Rini menegaskan, pemerintah melalui Kementerian BUMN terus mendorong penyelesaian proyek KCJB sehingga nantinya kehadiran proyek ini mampu menciptakan pusat-pusat perekonomian baru.

"Sesuai dengan arahan Presiden Jokowi, keberadaan proyek ini bertujuan mengurai kepadatan baik di Jakarta maupun di Bandung sehingga mampu menciptakan pusat-pusat perekonomian yang baru dan mendorong pemerataan ekonomi. Kita optimistis proyek ini berjalan baik dan kalau kita bisa selesaikan akhir 2020, ini bisa jadi kereta cepat pertama di Asia Tenggara," tutur Rini.

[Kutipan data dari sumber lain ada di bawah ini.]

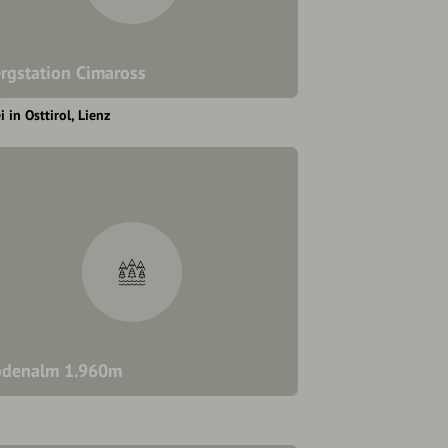
rgstation Cimaross
i in Osttirol
Lienz
denalm 1.960m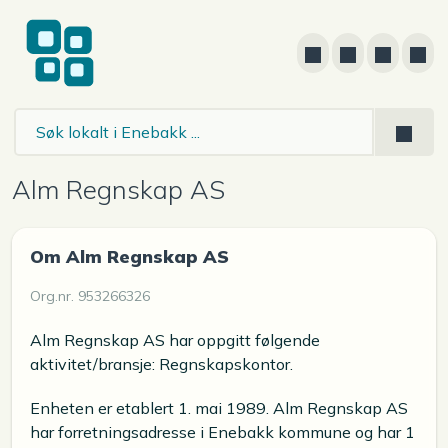
Alm Regnskap AS
Om Alm Regnskap AS
Org.nr. 953266326
Alm Regnskap AS har oppgitt følgende
aktivitet/bransje: Regnskapskontor.
Enheten er etablert 1. mai 1989. Alm Regnskap AS
har forretningsadresse i Enebakk kommune og har 1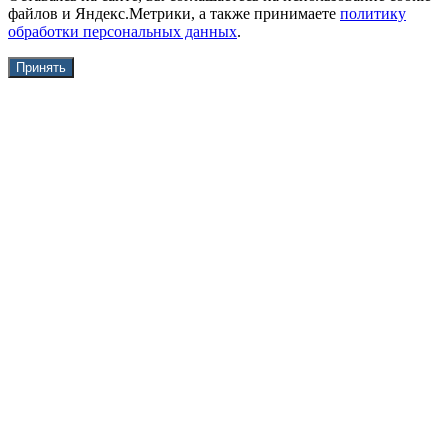
файлов и Яндекс.Метрики, а также принимаете
политику
обработки персональных данных
.
Принять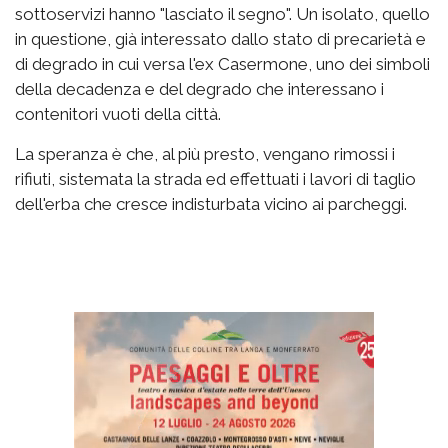
sottoservizi hanno "lasciato il segno". Un isolato, quello
in questione, già interessato dallo stato di precarietà e
di degrado in cui versa l'ex Casermone, uno dei simboli
della decadenza e del degrado che interessano i
contenitori vuoti della città.
La speranza è che, al più presto, vengano rimossi i
rifiuti, sistemata la strada ed effettuati i lavori di taglio
dell'erba che cresce indisturbata vicino ai parcheggi.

Direktur Utama PT Kereta Cepat Indonesia China (KCIC), Chandra Dwiputra, menyampaikan, apresiasi kepada para kontraktor atas keberhasilannya menembus tunnel Walini. Pengerjaan tunnel selama ini menjadi menjadi salah satu prioritas dalam proyek KCJB dengan mempertimbangkan tingkat kesulitan dan durasi kerja yang lama.

Apresiasi yang sama juga ditujukan kepada pemerintah yang selama ini terus memberikan dukungan dan berperan aktif dalam menyelesaikan sejumlah hambatan yang dihadapi saat mengerjakan proyek KCJB.

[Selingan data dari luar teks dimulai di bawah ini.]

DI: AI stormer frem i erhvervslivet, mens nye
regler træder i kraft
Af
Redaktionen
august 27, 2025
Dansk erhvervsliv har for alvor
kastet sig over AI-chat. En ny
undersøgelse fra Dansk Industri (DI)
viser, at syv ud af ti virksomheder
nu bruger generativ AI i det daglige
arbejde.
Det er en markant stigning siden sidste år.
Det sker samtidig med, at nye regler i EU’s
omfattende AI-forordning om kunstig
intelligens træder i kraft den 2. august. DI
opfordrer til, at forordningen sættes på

"Berkat dukungan dari seluruh pihak, kini, proyek KCJB telah mencapai progres 17,38 persen. Pembangunannya sedang digelar secara masif dan merata di berbagai titik guna mencapai target progres pada akhir tahun sebesar 59,78 persen. Milestone ini akan semakin menumbuhkan keyakinan dalam diri masyarakat Indonesia bahwa memiliki kereta cepat di Indonesia bukan lagi menjadi impian yang tidak bisa diwujudkan," ungkap Chandra.

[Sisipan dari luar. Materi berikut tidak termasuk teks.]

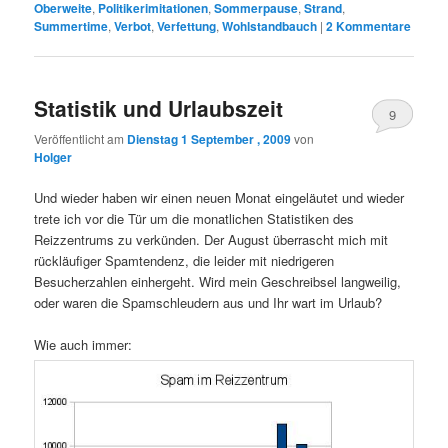
Oberweite
,
Politikerimitationen
,
Sommerpause
,
Strand
,
Summertime
,
Verbot
,
Verfettung
,
Wohlstandbauch
|
2
Kommentare
Statistik und Urlaubszeit
9
Veröffentlicht am
Dienstag 1 September , 2009
von
Holger
Und wieder haben wir einen neuen Monat eingeläutet und wieder
trete ich vor die Tür um die monatlichen Statistiken des
Reizzentrums zu verkünden. Der August überrascht mich mit
rückläufiger Spamtendenz, die leider mit niedrigeren
Besucherzahlen einhergeht. Wird mein Geschreibsel langweilig,
oder waren die Spamschleudern aus und Ihr wart im Urlaub?
Wie auch immer:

Sebagai tunnel pertama yang berhasil ditembus, tunnel Walini memiliki lebar diameter dalam mencapai 12,6 m dan lebar diameter luar mencapai 14,3 meter. Terowongan yang berlokasi di Kecamatan Cikalongwetan, Bandung Barat ini memiliki wesel di dalamnya serta dua jalur kereta cepat dengan posisi DK95+472 pada inlet dan DK96+080 pada outlet. Sisi outlet dari tunnel ini akan langsung terhubung dengan Stasiun Walini.